A nonexpert witness who has shown that he has had the opportunity to form a reasonably reliable appraisal of the mental powers of the testator may give his opinion as to whether the testator had sufficient mental capacity to understand the kind, nature and extent of his property. In re Will of Tatum, 233 N.C. 723, 726, 65 S.E. 2d 351, 353 (1951). Edith Chandler testified that she believed that Miss Hester knew there was property, but she did not think that Miss Hester had any business dealings about it. She further testified that Miss Hester “knew where the farm stretched out to” but “didn’t understand the full value of the land.” On cross-examination, however, she admitted that she had never discussed Miss Hester’s business affairs with her and had no way of knowing what she knew about her property. In light of *225this admission, it is doubtful that Mrs. Chandler’s opinion should have been admitted. In any event, even considering this evidence, the caveators’ evidence was insufficient to submit the issue of the testator’s mental capacity to the jury.
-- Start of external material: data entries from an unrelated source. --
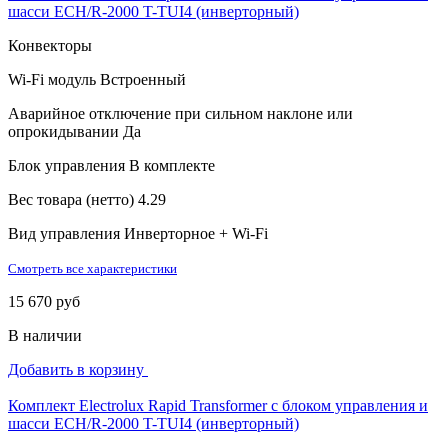
шасси ECH/R-2000 T-TUI4 (инверторный)
Конвекторы
Wi-Fi модуль
Встроенный
Аварийное отключение при сильном наклоне или
опрокидывании
Да
Блок управления
В комплекте
Вес товара (нетто)
4.29
Вид управления
Инверторное + Wi-Fi
Смотреть все характеристики
15 670 руб
В наличии
Добавить в корзину
Комплект Electrolux Rapid Transformer с блоком управления и
шасси ECH/R-2000 T-TUI4 (инверторный)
[4] The propounders also argue that the caveators did not present sufficient evidence of undue influence to survive their motions for a directed verdict. To constitute undue influence within the meaning of the law, there must be more than mere influence or persuasion. For the influence to be undue,

“ ‘there must be something operating upon the mind of the person whose act is called in judgment, of sufficient controlling effect to destroy free agency and to render the instrument, brought in question, not properly an expression of the wishes of the maker, but rather the expression of the will of another. It is the substitution of the mind of the person exercising the influence for the mind of the testator, causing him to make a will which he otherwise would not have made.’ ”

In re Will of Andrews, 299 N.C. 52, 261 S.E. 2d 198 (1980), quoting In re Will of Turnage, 208 N.C. 130, 131, 179 S.E. 332, 333 (1935). The burden is on the caveator to show by the greater weight of the evidence that the execution of the will was procured by undue influence. In re Will of Andrews, supra.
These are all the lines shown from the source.